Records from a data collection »
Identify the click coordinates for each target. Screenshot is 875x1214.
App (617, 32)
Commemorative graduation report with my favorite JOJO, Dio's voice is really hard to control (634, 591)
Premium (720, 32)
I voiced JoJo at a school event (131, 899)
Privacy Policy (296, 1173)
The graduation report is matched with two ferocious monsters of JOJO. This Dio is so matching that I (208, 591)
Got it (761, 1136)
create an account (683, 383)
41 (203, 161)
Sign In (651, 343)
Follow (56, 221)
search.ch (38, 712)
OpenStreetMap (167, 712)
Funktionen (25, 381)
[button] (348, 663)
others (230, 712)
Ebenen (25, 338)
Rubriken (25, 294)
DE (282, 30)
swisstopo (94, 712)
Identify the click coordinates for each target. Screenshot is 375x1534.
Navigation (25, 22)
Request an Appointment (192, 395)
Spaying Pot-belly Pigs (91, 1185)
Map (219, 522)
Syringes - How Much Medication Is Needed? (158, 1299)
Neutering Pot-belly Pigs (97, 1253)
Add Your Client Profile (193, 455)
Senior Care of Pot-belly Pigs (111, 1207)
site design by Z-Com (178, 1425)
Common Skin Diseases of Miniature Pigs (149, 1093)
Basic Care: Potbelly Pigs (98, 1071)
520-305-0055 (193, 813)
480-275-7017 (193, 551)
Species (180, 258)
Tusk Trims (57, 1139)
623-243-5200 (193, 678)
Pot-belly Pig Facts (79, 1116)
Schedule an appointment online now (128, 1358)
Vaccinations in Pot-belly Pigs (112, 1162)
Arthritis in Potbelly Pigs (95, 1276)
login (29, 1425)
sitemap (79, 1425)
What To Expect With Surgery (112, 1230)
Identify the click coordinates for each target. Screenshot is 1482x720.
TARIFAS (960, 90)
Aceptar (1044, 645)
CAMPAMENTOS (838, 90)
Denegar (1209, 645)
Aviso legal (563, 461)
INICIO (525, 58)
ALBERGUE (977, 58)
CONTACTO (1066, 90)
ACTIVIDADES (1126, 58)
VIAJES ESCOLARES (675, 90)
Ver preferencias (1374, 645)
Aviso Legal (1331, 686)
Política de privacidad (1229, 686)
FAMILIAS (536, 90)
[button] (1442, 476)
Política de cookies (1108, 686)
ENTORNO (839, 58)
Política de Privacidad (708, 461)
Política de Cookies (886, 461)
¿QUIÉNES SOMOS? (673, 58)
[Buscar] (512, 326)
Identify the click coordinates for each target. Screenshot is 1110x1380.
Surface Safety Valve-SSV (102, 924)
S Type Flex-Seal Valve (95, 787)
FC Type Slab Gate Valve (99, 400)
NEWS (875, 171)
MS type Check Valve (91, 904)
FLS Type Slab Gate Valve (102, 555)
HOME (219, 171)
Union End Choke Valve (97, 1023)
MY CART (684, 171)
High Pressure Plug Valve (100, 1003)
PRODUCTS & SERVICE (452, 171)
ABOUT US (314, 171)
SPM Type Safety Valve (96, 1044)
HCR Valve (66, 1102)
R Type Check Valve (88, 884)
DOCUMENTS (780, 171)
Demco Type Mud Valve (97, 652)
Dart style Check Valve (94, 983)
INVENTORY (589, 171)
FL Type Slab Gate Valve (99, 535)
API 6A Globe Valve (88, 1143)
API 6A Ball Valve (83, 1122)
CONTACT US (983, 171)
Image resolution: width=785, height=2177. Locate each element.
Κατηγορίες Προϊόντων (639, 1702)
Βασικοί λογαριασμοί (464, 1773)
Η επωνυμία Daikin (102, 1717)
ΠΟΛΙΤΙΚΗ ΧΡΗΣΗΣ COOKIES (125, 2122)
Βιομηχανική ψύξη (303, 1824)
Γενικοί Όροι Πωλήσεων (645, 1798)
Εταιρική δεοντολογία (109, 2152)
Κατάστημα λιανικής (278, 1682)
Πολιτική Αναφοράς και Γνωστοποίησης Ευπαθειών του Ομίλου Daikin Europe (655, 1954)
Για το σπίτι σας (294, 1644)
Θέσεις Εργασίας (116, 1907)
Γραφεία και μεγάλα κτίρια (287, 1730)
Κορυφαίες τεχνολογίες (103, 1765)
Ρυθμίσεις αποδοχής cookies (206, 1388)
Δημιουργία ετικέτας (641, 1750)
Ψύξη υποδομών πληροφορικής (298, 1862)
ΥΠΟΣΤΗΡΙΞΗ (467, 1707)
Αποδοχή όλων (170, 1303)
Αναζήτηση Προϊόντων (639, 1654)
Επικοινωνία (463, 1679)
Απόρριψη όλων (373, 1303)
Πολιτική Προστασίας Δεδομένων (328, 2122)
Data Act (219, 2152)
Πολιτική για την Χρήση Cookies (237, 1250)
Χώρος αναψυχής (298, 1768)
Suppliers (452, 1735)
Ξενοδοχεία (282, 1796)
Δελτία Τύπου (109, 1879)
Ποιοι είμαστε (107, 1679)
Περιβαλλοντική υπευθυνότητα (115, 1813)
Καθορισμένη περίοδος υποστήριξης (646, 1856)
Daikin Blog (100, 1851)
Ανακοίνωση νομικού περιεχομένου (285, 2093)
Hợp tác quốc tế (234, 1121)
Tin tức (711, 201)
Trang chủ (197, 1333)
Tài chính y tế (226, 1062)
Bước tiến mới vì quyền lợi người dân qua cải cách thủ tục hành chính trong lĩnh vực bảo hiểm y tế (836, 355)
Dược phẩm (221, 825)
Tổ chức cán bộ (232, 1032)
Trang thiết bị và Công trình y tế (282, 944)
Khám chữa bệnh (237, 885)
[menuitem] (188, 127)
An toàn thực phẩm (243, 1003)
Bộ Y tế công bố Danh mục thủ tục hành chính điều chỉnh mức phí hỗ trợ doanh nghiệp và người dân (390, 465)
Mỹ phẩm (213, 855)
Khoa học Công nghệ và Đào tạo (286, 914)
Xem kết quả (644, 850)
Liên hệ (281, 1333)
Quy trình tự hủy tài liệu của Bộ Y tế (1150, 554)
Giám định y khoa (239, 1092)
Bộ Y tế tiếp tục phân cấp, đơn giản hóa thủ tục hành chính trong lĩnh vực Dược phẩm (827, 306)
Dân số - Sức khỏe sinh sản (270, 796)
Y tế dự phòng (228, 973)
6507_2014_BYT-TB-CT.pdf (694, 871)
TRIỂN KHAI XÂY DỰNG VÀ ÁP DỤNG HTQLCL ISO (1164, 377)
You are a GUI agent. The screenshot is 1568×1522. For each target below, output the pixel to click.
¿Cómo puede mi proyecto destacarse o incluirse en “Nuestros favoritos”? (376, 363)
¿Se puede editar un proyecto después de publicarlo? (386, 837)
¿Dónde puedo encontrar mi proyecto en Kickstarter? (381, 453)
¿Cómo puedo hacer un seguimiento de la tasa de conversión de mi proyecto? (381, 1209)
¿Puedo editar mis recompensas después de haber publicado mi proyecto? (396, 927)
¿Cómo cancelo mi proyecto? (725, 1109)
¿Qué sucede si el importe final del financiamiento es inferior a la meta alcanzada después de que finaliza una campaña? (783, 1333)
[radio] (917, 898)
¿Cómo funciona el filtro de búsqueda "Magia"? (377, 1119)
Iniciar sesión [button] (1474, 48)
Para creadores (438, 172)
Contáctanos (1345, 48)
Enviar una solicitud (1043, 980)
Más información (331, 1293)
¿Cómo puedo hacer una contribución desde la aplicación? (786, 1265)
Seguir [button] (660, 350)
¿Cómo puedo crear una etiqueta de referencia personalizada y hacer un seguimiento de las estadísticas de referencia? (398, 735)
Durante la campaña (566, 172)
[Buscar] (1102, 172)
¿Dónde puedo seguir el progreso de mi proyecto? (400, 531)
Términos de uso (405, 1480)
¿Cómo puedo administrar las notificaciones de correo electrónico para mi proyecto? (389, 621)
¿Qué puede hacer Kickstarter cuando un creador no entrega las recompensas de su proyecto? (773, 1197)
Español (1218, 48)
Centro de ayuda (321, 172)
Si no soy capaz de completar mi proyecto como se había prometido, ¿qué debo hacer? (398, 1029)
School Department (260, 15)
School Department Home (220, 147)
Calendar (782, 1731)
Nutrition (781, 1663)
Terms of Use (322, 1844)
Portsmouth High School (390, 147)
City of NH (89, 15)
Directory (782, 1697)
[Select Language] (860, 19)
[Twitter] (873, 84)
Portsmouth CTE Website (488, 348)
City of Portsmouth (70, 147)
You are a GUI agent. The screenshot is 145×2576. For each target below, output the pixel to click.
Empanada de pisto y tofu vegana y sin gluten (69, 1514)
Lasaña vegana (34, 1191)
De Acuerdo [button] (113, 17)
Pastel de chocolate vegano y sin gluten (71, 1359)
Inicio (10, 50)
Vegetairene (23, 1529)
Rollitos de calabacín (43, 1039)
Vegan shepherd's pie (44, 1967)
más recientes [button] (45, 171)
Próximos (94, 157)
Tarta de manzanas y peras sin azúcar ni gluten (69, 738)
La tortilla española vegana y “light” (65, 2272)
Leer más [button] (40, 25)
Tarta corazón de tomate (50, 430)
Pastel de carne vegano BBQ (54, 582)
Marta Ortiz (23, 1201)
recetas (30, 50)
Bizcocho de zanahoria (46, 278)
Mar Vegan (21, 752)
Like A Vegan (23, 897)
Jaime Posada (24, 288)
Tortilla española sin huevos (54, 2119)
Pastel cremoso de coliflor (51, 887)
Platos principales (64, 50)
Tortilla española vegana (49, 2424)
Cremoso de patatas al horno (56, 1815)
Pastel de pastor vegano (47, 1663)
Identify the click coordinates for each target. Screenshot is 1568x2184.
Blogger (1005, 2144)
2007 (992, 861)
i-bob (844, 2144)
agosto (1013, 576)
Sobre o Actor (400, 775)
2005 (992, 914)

PROBLEM REQUIREMENTS »
Wherever the word "recompensas" turns up in the records above, copy the line that holds it.

EXERCISE ANSWER »
¿Puedo editar mis recompensas después de haber publicado mi proyecto? (396, 927)
¿Qué puede hacer Kickstarter cuando un creador no entrega las recompensas de su proyecto? (773, 1197)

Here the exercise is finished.